Maybe PG&E is playing Enron roulette by profiting off peak power causing momentary outages as they did leading up to their first bankruptcy?

If you think any part of this scenario won’t happen as the result of Governor Gavin Newsom banning all gas and diesel powered new vehicle sales after 2035, you obviously have been channeling Rip Van Winkle for the past 20 years of living in Profit, Greed & Extortion (PG&E) territory.

The most surprising thing about Newsom’s pronouncement is that anyone is surprised by it.

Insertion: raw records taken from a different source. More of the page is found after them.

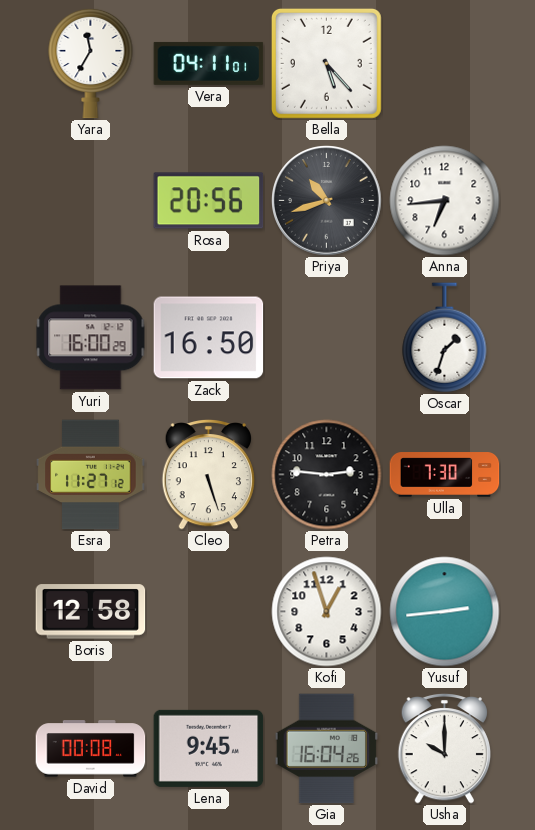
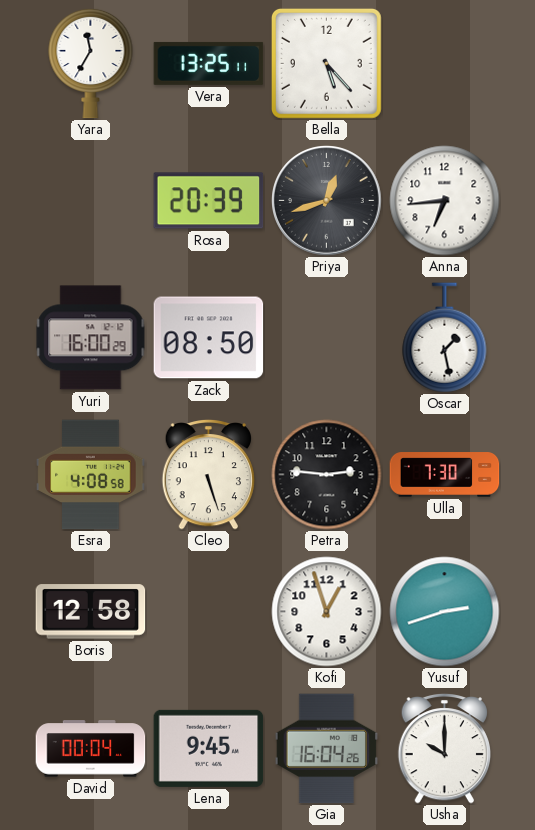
Vera: 04:11 -> 13:25
Rosa: 20:56 -> 20:39
Priya: 10:42 -> 12:42
Zack: 16:50 -> 08:50
Oscar: 1:33 -> 1:28
Esra: 11:27 -> 4:08
Yusuf: 2:44 -> 2:42
David: 00:08 -> 00:04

The automobile manufacturers have already been hammered into submission so they weren’t caught off guard.

The people who are surprised are among those who embraced the fuzzy goal a few years back of zero emissions for greenhouse gases in California by 2045 without anyone providing details as to how that would happen.

It might interest you to know the San Joaquin Valley Air Pollution Control District is on record as stating you could take every car, truck, train locomotive, farm apparatus and construction equipment off the road and you still will fall way short of meeting air quality and climate goals.

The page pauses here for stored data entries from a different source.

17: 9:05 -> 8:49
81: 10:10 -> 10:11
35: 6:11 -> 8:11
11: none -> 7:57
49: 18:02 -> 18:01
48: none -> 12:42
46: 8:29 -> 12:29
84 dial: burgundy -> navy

Newsom’s decree to outlaw the sale of new gas or diesel vehicles in California starting in 2035 isn’t aggressive enough to come reasonably close to the stated environmental nirvana goal of zero emissions by 2045.

Given most vehicles have a life expectancy of 15 years, the governor should have set the drop dead date for new gas and diesel powered car sale in the Golden State as 2030. Outlawing new vehicle sales that aren’t zero emission five years earlier would mean the residual gas and diesel vehicles still on the road and available for resale in the used car market would be significantly lower.

How well electric vehicles will be effective in remote locales in California where people live, work and play that has always had extreme weather — think 204 inches plus of average annual snow in Truckee and weeks of 110 degree plus weather in the Mojave Desert — is a serious question.

But the real head scratcher is how anyone that is the leader of the world’s fifth largest economy would allow placing the fate of almost everything that powers California’s economy into the hands of PG&E or any of their other for-profit crony utilities.

Imagine a rogue PG&E — as if that is hard to imagine — recklessly ignoring infrastructure upkeep, making investments with short-term profits in mind and playing footsie with state regulators being able to have a vice grip on the ability of 16 million Californians not only to power their homes and businesses but their ability to get to and from work, move goods or to simply travel.

Take the rolling brownouts courtesy of PG&E actions that led to Bankruptcy No. 1 and planned power outages courtesy of PG&E inactions that led to Bankruptcy No. 2. If the state back then had created a new market for PG&E to get even more profitable off of by eliminating gas stations how much worse would it have been?

We may moan and groan about Big Oil and the price of California reformulated gas but pump prices do drop.

When is the last time a PG&E hike was followed by a price reduction?

A company that has a proven track record of being the most costly power provider coast to coast, a safety record so sterling they agreed to plead guilty to 85 felony counts for killing 85 people, and whose reliability at times has relegated parts of its territory to Third World status is going to have the ability of 40 percent of Californians’ ability to move around at their mercy.

In what dimension does that seem like a prudent move?

Newsom should not be slammed for taking the next logical step in implementing the legally adopted legislative goal of zero emissions by 2045.

But he deserves harsh criticism for not addressing the other side of the electric car coin that is the need not just for clean power to charge batteries but electricity that is reliable and reasonably priced.

Before we turn the entire economy blindly over to the for-profit electric company cartel and assume incorrectly — as history indicates it would be — to entrust state regulators to do their jobs, Newsom needs to push for public control of power.

If not, what Newsom did Wednesday was serve up another segment of California’s economy as a sacrificial lamb to further fatten PG&E’s bottom line at the expense of 16 million people.